Em tua imensa misericórdia, toda a minha esperança
Onde te encontrei, Senhor, para te conhecer? Não estavas certamente em minha
memória antes que eu te conhecesse.

Onde então te encontrei para te conhecer, a não ser em ti, acima de mim? Não é propriamente um lugar. Afastamo-nos, aproximamo-nos e não é um lugar. Em toda parte, ó Verdade, presides a todos que vêm com diferentes consultas.

Com clareza respondes, porém, nem todos ouvem com clareza. Todos perguntam o que querem e nem sempre ouvem o que querem. Ótimo servo teu é quem não espera ouvir de ti o que desejaria, mas antes quer aquilo que de ti ouve.

Tarde te amei, ó beleza tão antiga e tão nova, tarde te amei! Estavas dentro e eu fora te procurava. Precipitava-me eu disforme, sobre as coisas formosas que fizeste. Estavas comigo, contigo eu não estava. As criaturas retinham-me longe de ti, aquelas que não existiriam se não estivessem em ti. Chamaste e gritaste e rompeste a minha surdez.
Cintilaste, resplandeceste e afugentaste minha cegueira. Exalaste perfume, aspirei-o e anseio por ti.
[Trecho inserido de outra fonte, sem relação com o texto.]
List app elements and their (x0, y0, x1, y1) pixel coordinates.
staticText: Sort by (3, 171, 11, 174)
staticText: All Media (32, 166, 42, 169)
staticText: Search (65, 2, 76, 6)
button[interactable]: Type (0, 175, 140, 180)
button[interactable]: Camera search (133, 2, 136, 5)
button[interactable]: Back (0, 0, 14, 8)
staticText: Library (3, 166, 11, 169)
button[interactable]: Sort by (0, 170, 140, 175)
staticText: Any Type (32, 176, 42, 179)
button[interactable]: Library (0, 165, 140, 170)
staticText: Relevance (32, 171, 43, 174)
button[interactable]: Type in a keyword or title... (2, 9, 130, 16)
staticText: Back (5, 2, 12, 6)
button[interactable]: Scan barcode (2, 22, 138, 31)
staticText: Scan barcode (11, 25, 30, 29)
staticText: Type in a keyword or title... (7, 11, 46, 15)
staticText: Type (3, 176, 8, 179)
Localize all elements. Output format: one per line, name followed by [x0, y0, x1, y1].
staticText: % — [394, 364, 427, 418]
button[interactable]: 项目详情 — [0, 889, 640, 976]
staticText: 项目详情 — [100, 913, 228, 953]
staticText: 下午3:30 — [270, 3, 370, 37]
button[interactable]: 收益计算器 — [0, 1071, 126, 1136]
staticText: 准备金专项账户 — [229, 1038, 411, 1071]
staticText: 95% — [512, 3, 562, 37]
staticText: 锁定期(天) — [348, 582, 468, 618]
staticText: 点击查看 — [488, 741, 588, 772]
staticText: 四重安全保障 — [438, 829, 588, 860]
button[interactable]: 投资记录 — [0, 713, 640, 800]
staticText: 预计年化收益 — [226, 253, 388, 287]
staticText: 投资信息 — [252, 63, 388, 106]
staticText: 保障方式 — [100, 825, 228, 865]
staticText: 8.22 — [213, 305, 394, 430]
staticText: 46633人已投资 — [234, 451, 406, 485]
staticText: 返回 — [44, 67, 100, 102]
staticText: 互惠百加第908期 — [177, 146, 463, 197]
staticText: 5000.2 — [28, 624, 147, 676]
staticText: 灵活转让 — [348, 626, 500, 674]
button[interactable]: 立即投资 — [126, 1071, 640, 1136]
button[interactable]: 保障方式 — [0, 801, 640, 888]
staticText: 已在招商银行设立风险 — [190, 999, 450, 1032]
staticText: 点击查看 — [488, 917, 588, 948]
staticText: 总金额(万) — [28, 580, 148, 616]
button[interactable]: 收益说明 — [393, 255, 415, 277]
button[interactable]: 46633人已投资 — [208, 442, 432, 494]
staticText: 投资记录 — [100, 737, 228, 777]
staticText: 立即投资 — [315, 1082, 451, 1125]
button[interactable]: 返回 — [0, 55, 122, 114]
Provei, tenho fome e tenho sede. Tocaste-me e abrasei-me no desejo de tua paz.

Quando me uno a ti com todo o meu ser, não há em mim dor nem fadiga. Viva será minha vida, toda repleta de ti. Agora ergues o que de ti está repleto. Como ainda não estou pleno de ti, sou um peso para mim. Lutam minhas lamentáveis alegrias com as tristezas deleitáveis. De que lado estará a vitória, não sei.

Ai de mim, Senhor! tem piedade de mim. Lutam minhas más tristezas com as boas alegrias e não sei quem vencerá. Ai de mim, Senhor! Tem piedade de mim! Ai de mim!
Bem vês que não escondo minhas chagas. És o médico; eu, o doente. És misericordioso; eu, o miserável.

Não é verdade que a vida humana na terra é uma tentação? Quem deseja pesares e dificuldades? Ordenas tolerá-los, não amá-los. Ninguém ama aquilo que tolera, mesmo se gosta de tolerar. Embora alegre-se por tolerar, prefere não ter que tolerá-lo. Na adversidade desejo a felicidade; na felicidade temo a adversidade. Que meio termo haverá onde a vida humana não seja uma tentação? Ai da felicidade do mundo, uma e duas vezes, pelo temor da adversidade e pela caducidade da alegria! Ai das adversidades do mundo, pelo desejo da felicidade! A adversidade é dura e faz naufragar a tolerância.
Não é verdade que é uma tentação a vida humana sobre a terra? Em tua imensa misericórdia ponho toda a minha esperança.